**Records provided**
========================================

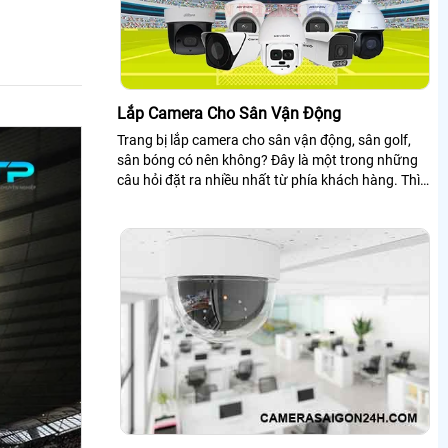
Lắp Camera Cho Sân Vận Động
Trang bị lắp camera cho sân vận động, sân golf,
sân bóng có nên không? Đây là một trong những
câu hỏi đặt ra nhiều nhất từ phía khách hàng. Thì
ngày nay giám sát đảm bảo an ninh...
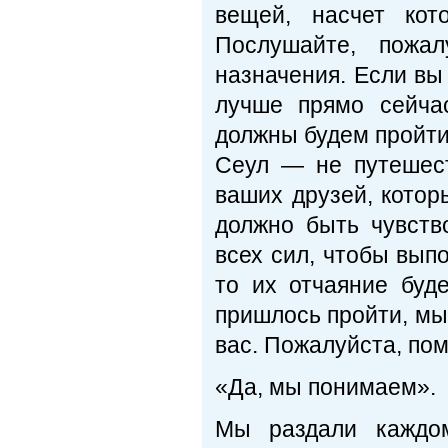
вещей, насчет кот
Послушайте, пожа
назначения. Если вы 
лучше прямо сейча
должны будем пройти
Сеул — не путешест
ваших друзей, которы
должно быть чувств
всех сил, чтобы вып
то их отчаяние буд
пришлось пройти, мы 
вас. Пожалуйста, пом
«Да, мы понимаем».
Мы раздали каждом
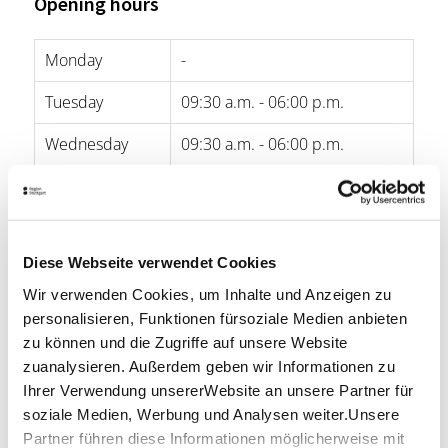
Opening hours
Monday
-
Tuesday
09:30 a.m. - 06:00 p.m.
Wednesday
09:30 a.m. - 06:00 p.m.
Thursday
09:30 a.m. - 06:00 p.m.
Friday
09:30 a.m. - 06:00 p.m.
Diese Webseite verwendet Cookies
Saturday
09:30 a.m. - 02:00 p.m.
Wir verwenden Cookies, um Inhalte und Anzeigen zu
Sunday
-
personalisieren, Funktionen fürsoziale Medien anbieten
zu können und die Zugriffe auf unsere Website
Location & Contact
zuanalysieren. Außerdem geben wir Informationen zu
Ihrer Verwendung unsererWebsite an unsere Partner für
Goldschmiede Atelier Stephanie Henzler
soziale Medien, Werbung und Analysen weiter.Unsere
Alleenstraße 29
Partner führen diese Informationen möglicherweise mit
72622 Nürtingen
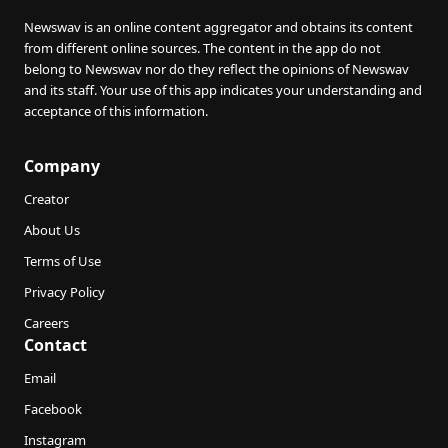
Newswav is an online content aggregator and obtains its content
from different online sources. The content in the app do not
belong to Newswav nor do they reflect the opinions of Newswav
and its staff. Your use of this app indicates your understanding and
acceptance of this information.
Company
Creator
About Us
Terms of Use
Privacy Policy
Careers
Contact
Email
Facebook
Instagram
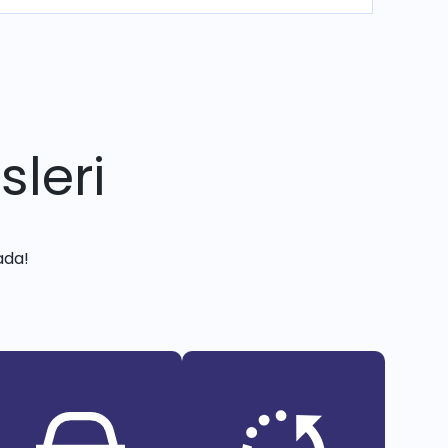
sleri
ada!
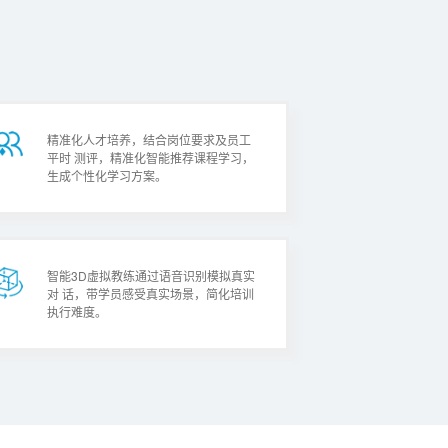
精准化人才培养，结合岗位要求及员工
平时 测评，精准化智能推荐课程学习，
生成个性化学习方案。
智能3D虚拟教练通过语音识别模拟真实
对 话，带学员感受真实场景，简化培训
执行难度。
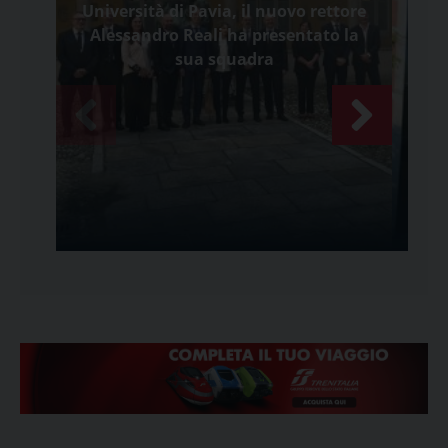
Università di Pavia, il nuovo rettore
Alessandro Reali ha presentato la
cam
sua squadra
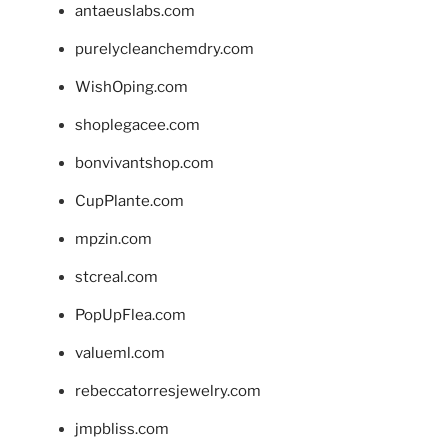
antaeuslabs.com
purelycleanchemdry.com
WishOping.com
shoplegacee.com
bonvivantshop.com
CupPlante.com
mpzin.com
stcreal.com
PopUpFlea.com
valueml.com
rebeccatorresjewelry.com
jmpbliss.com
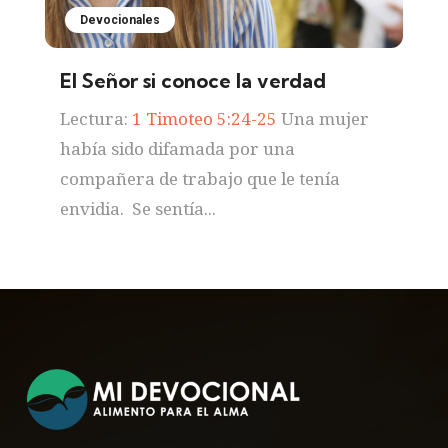
Devocionales
El Señor si conoce la verdad
Lectura:
1 Timoteo 5:24-25
Una mujer
había sido difamada por una
compañera de trabajo que le tenía
envidia. Se sentía...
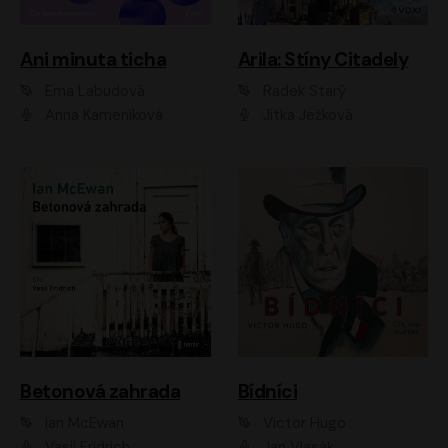
Ani minuta ticha
Arila: Stíny Citadely
Ema Labudová
Radek Starý
Anna Kameníková
Jitka Ježková
Betonová zahrada
Bídníci
Ian McEwan
Victor Hugo
Vasil Fridrich
Jan Vlasák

========================================

**What to work on**
Restate all the material verbatim; omit every picture.

**Response box**
Lắp Camera Cho Sân Vận Động
Trang bị lắp camera cho sân vận động, sân golf,
sân bóng có nên không? Đây là một trong những
câu hỏi đặt ra nhiều nhất từ phía khách hàng. Thì
ngày nay giám sát đảm bảo an ninh...
вещей, насчет кот
Послушайте, пожа
назначения. Если вы 
лучше прямо сейча
должны будем пройти
Сеул — не путешест
ваших друзей, которы
должно быть чувств
всех сил, чтобы вып
то их отчаяние буд
пришлось пройти, мы 
вас. Пожалуйста, пом
«Да, мы понимаем».
Мы раздали каждом
Opening hours
Monday
-
Tuesday
09:30 a.m. - 06:00 p.m.
Wednesday
09:30 a.m. - 06:00 p.m.
Thursday
09:30 a.m. - 06:00 p.m.
Friday
09:30 a.m. - 06:00 p.m.
Diese Webseite verwendet Cookies
Saturday
09:30 a.m. - 02:00 p.m.
Wir verwenden Cookies, um Inhalte und Anzeigen zu
Sunday
-
personalisieren, Funktionen fürsoziale Medien anbieten
zu können und die Zugriffe auf unsere Website
Location & Contact
zuanalysieren. Außerdem geben wir Informationen zu
Ihrer Verwendung unsererWebsite an unsere Partner für
Goldschmiede Atelier Stephanie Henzler
soziale Medien, Werbung und Analysen weiter.Unsere
Alleenstraße 29
Partner führen diese Informationen möglicherweise mit
72622 Nürtingen
Newswav is an online content aggregator and obtains its content
from different online sources. The content in the app do not
belong to Newswav nor do they reflect the opinions of Newswav
and its staff. Your use of this app indicates your understanding and
acceptance of this information.
Company
Creator
About Us
Terms of Use
Privacy Policy
Careers
Contact
Email
Facebook
Instagram
sleri
ada!
精准化人才培养，结合岗位要求及员工
平时 测评，精准化智能推荐课程学习，
生成个性化学习方案。
智能3D虚拟教练通过语音识别模拟真实
对 话，带学员感受真实场景，简化培训
执行难度。
Università di Pavia, il nuovo rettore
Alessandro Reali ha presentato la
cam
sua squadra
antaeuslabs.com
purelycleanchemdry.com
WishOping.com
shoplegacee.com
bonvivantshop.com
CupPlante.com
mpzin.com
stcreal.com
PopUpFlea.com
valueml.com
rebeccatorresjewelry.com
jmpbliss.com
Devocionales
El Señor si conoce la verdad
Lectura:
1 Timoteo 5:24-25
Una mujer
había sido difamada por una
compañera de trabajo que le tenía
envidia. Se sentía...
Ani minuta ticha
Arila: Stíny Citadely
Ema Labudová
Radek Starý
Anna Kameníková
Jitka Ježková
Betonová zahrada
Bídníci
Ian McEwan
Victor Hugo
Vasil Fridrich
Jan Vlasák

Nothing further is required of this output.